Prompt:
Reproduce each record exactly, but exclude every picture.

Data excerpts
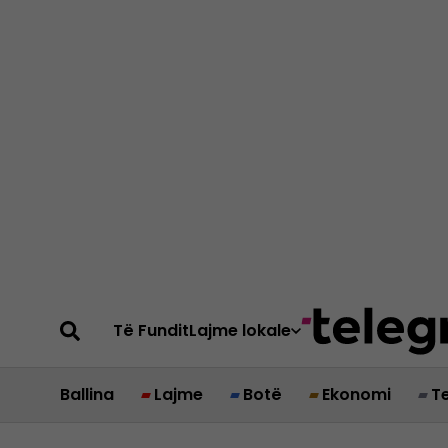
Të Fundit
Lajme lokale
Ballina
Lajme
Botë
Ekonomi
T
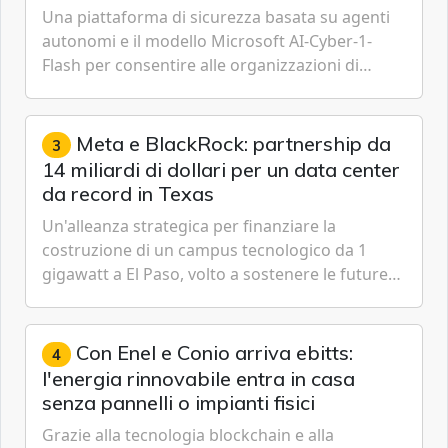
Una piattaforma di sicurezza basata su agenti
autonomi e il modello Microsoft AI-Cyber-1-
Flash per consentire alle organizzazioni di
passare da una difesa reattiva a una strategia di
gestione continua del rischio.
Meta e BlackRock: partnership da
3
14 miliardi di dollari per un data center
da record in Texas
Un'alleanza strategica per finanziare la
costruzione di un campus tecnologico da 1
gigawatt a El Paso, volto a sostenere le future
ambizioni di superintelligenza e intelligenza
artificiale dell'azienda di Mark Zuckerberg.
Con Enel e Conio arriva ebitts:
4
l'energia rinnovabile entra in casa
senza pannelli o impianti fisici
Grazie alla tecnologia blockchain e alla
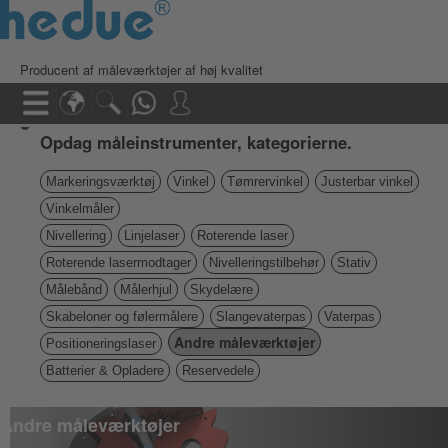
Producent af måleværktøjer af høj kvalitet
Opdag måleinstrumenter, kategorierne.
Markeringsværktøj
Vinkel
Tømrervinkel
Justerbar vinkel
Vinkelmåler
Nivellering
Linjelaser
Roterende laser
Roterende lasermodtager
Nivelleringstilbehør
Stativ
Målebånd
Målerhjul
Skydelære
Skabeloner og følermålere
Slangevaterpas
Vaterpas
Andre måleværktøjer
Positioneringslaser
Batterier & Opladere
Reservedele
Andre måleværktøjer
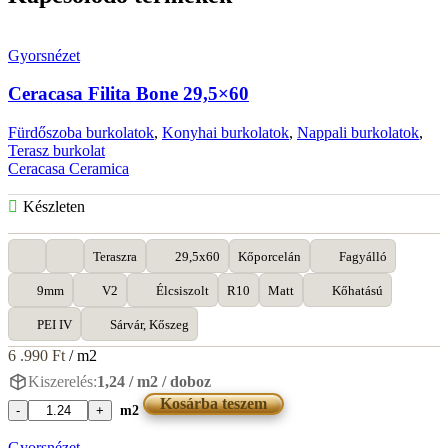
Gyorsnézet
Ceracasa Filita Bone 29,5×60
Fürdőszoba burkolatok
,
Konyhai burkolatok
,
Nappali burkolatok
,
Terasz burkolat
Ceracasa Ceramica
Készleten
Teraszra
29,5x60
Kőporcelán
Fagyálló
9mm
V2
Élcsiszolt
R10
Matt
Kőhatású
PEI IV
Sárvár, Kőszeg
6 .990
Ft
/ m2
Kiszerelés:
1,24 / m2 / doboz
Kosárba teszem
m2
Ceracasa
Filita
Gyorsnézet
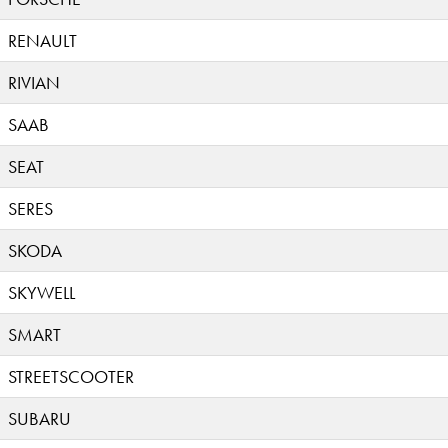
RENAULT
RIVIAN
SAAB
SEAT
SERES
SKODA
SKYWELL
SMART
STREETSCOOTER
SUBARU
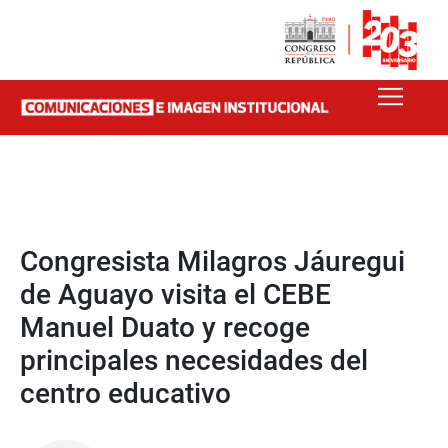
Congresista Milagros Jáuregui
de Aguayo visita el CEBE
Manuel Duato y recoge
principales necesidades del
centro educativo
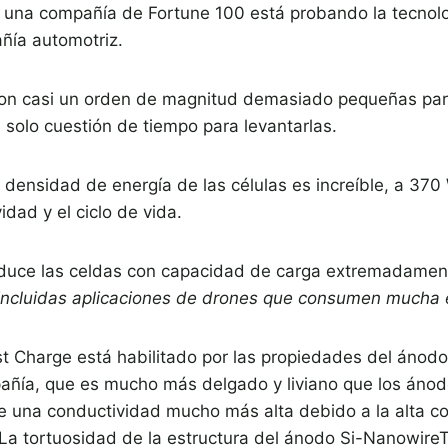
una compañía de Fortune 100 está probando la tecnolog
ñía automotriz.
on casi un orden de magnitud demasiado pequeñas para 
solo cuestión de tiempo para levantarlas.
densidad de energía de las células es increíble, a 370
dad y el ciclo de vida.
oduce las celdas con capacidad de carga extremadamen
 incluidas aplicaciones de drones que consumen mucha 
t Charge está habilitado por las propiedades del áno
añía, que es mucho más delgado y liviano que los ánodo
e una conductividad mucho más alta debido a la alta con
or. La tortuosidad de la estructura del ánodo Si-Nanowire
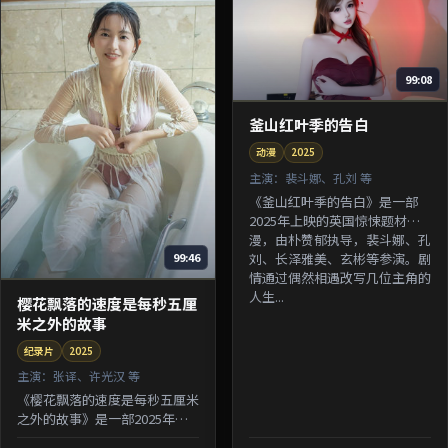
99:08
釜山红叶季的告白
动漫
2025
主演：
裴斗娜、孔刘 等
《釜山红叶季的告白》是一部
2025年上映的英国惊悚题材动
漫，由朴赞郁执导，裴斗娜、孔
刘、长泽雅美、玄彬等参演。剧
99:46
情通过偶然相遇改写几位主角的
人生...
樱花飘落的速度是每秒五厘
米之外的故事
纪录片
2025
主演：
张译、许光汉 等
《樱花飘落的速度是每秒五厘米
之外的故事》是一部2025年上
映的中国香港悬疑题材纪录片，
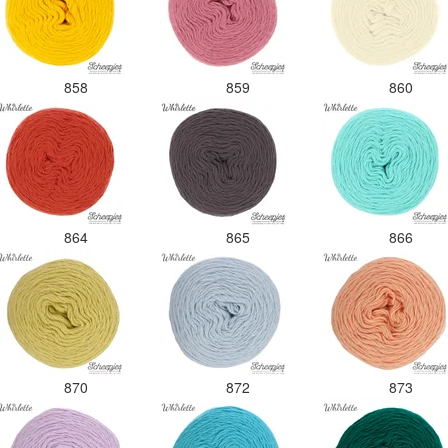
858
859
860
864
865
866
870
872
873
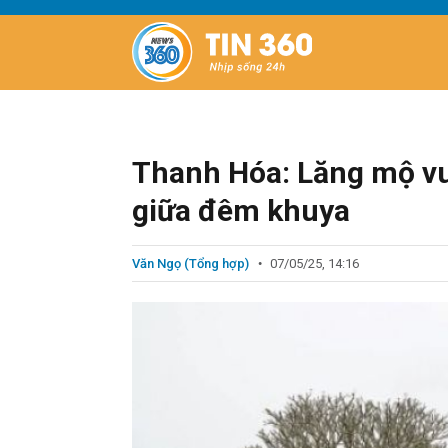
Thanh Hóa: Lăng mộ vu
giữa đêm khuya
Văn Ngọ (Tổng hợp)
07/05/25, 14:16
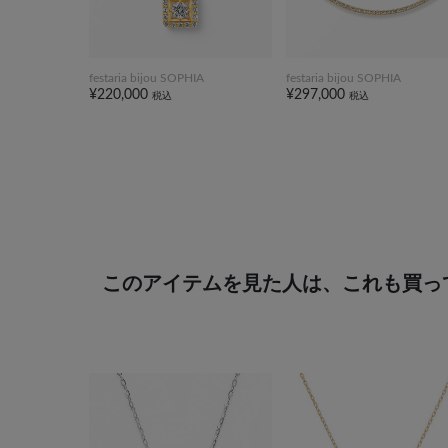
festaria bijou SOPHIA
festaria bijou SOPHIA
¥220,000
¥297,000
税込
税込
このアイテムを見た人は、これも買っ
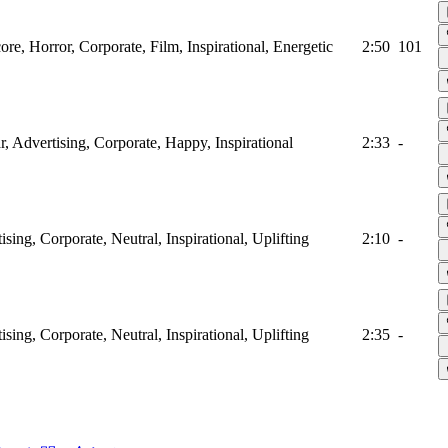
ore, Horror, Corporate, Film, Inspirational, Energetic
2:50
101
ar, Advertising, Corporate, Happy, Inspirational
2:33
-
ising, Corporate, Neutral, Inspirational, Uplifting
2:10
-
ising, Corporate, Neutral, Inspirational, Uplifting
2:35
-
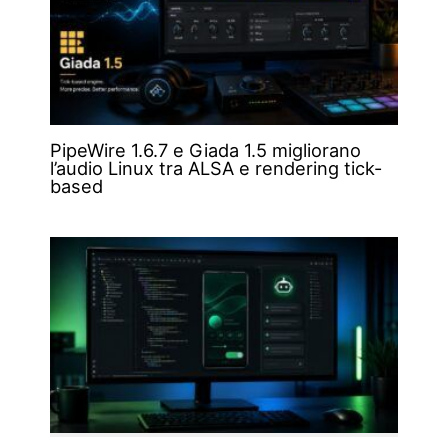
PipeWire 1.6.7 e Giada 1.5 migliorano
l’audio Linux tra ALSA e rendering tick-
based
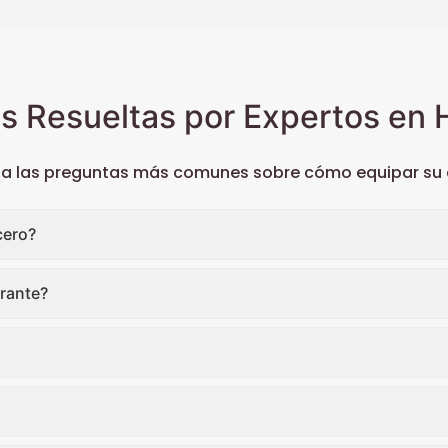
s Resueltas por Expertos en H
 a las preguntas más comunes sobre cómo equipar su c
cero?
rante?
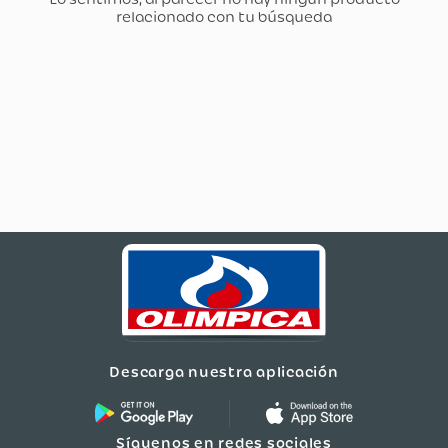
Descarga nuestra aplicación
Síguenos en redes sociales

Answer to this exercise:
Të Fundit
Lajme lokale
Ballina
Lajme
Botë
Ekonomi
T
Una piattaforma di sicurezza basata su agenti
autonomi e il modello Microsoft AI-Cyber-1-
Flash per consentire alle organizzazioni di
passare da una difesa reattiva a una strategia di
gestione continua del rischio.
Meta e BlackRock: partnership da
3
14 miliardi di dollari per un data center
da record in Texas
Un'alleanza strategica per finanziare la
costruzione di un campus tecnologico da 1
gigawatt a El Paso, volto a sostenere le future
ambizioni di superintelligenza e intelligenza
artificiale dell'azienda di Mark Zuckerberg.
Con Enel e Conio arriva ebitts:
4
l'energia rinnovabile entra in casa
senza pannelli o impianti fisici
Grazie alla tecnologia blockchain e alla
Producent af måleværktøjer af høj kvalitet
Opdag måleinstrumenter, kategorierne.
Markeringsværktøj
Vinkel
Tømrervinkel
Justerbar vinkel
Vinkelmåler
Nivellering
Linjelaser
Roterende laser
Roterende lasermodtager
Nivelleringstilbehør
Stativ
Målebånd
Målerhjul
Skydelære
Skabeloner og følermålere
Slangevaterpas
Vaterpas
Andre måleværktøjer
Positioneringslaser
Batterier & Opladere
Reservedele
Andre måleværktøjer
Gyorsnézet
Ceracasa Filita Bone 29,5×60
Fürdőszoba burkolatok
,
Konyhai burkolatok
,
Nappali burkolatok
,
Terasz burkolat
Ceracasa Ceramica
Készleten
Teraszra
29,5x60
Kőporcelán
Fagyálló
9mm
V2
Élcsiszolt
R10
Matt
Kőhatású
PEI IV
Sárvár, Kőszeg
6 .990
Ft
/ m2
Kiszerelés:
1,24 / m2 / doboz
Kosárba teszem
m2
Ceracasa
Filita
Gyorsnézet
RENAULT
RIVIAN
SAAB
SEAT
SERES
SKODA
SKYWELL
SMART
STREETSCOOTER
SUBARU
Congresista Milagros Jáuregui
de Aguayo visita el CEBE
Manuel Duato y recoge
principales necesidades del
centro educativo
una compañía de Fortune 100 está probando la tecnolog
ñía automotriz.
on casi un orden de magnitud demasiado pequeñas para 
solo cuestión de tiempo para levantarlas.
densidad de energía de las células es increíble, a 370
dad y el ciclo de vida.
oduce las celdas con capacidad de carga extremadamen
 incluidas aplicaciones de drones que consumen mucha 
t Charge está habilitado por las propiedades del áno
añía, que es mucho más delgado y liviano que los ánodo
e una conductividad mucho más alta debido a la alta con
or. La tortuosidad de la estructura del ánodo Si-Nanowire
99:08
釜山红叶季的告白
动漫
2025
主演：
裴斗娜、孔刘 等
《釜山红叶季的告白》是一部
2025年上映的英国惊悚题材动
漫，由朴赞郁执导，裴斗娜、孔
刘、长泽雅美、玄彬等参演。剧
99:46
情通过偶然相遇改写几位主角的
人生...
樱花飘落的速度是每秒五厘
米之外的故事
纪录片
2025
主演：
张译、许光汉 等
《樱花飘落的速度是每秒五厘米
之外的故事》是一部2025年上
映的中国香港悬疑题材纪录片，
858
859
860
864
865
866
870
872
873
Thanh Hóa: Lăng mộ vu
giữa đêm khuya
Văn Ngọ (Tổng hợp)
07/05/25, 14:16
festaria bijou SOPHIA
festaria bijou SOPHIA
¥220,000
¥297,000
税込
税込
このアイテムを見た人は、これも買っ
ore, Horror, Corporate, Film, Inspirational, Energetic
2:50
101
ar, Advertising, Corporate, Happy, Inspirational
2:33
-
ising, Corporate, Neutral, Inspirational, Uplifting
2:10
-
ising, Corporate, Neutral, Inspirational, Uplifting
2:35
-
PipeWire 1.6.7 e Giada 1.5 migliorano
l’audio Linux tra ALSA e rendering tick-
based
s Resueltas por Expertos en H
 a las preguntas más comunes sobre cómo equipar su c
cero?
rante?
Descarga nuestra aplicación
Síguenos en redes sociales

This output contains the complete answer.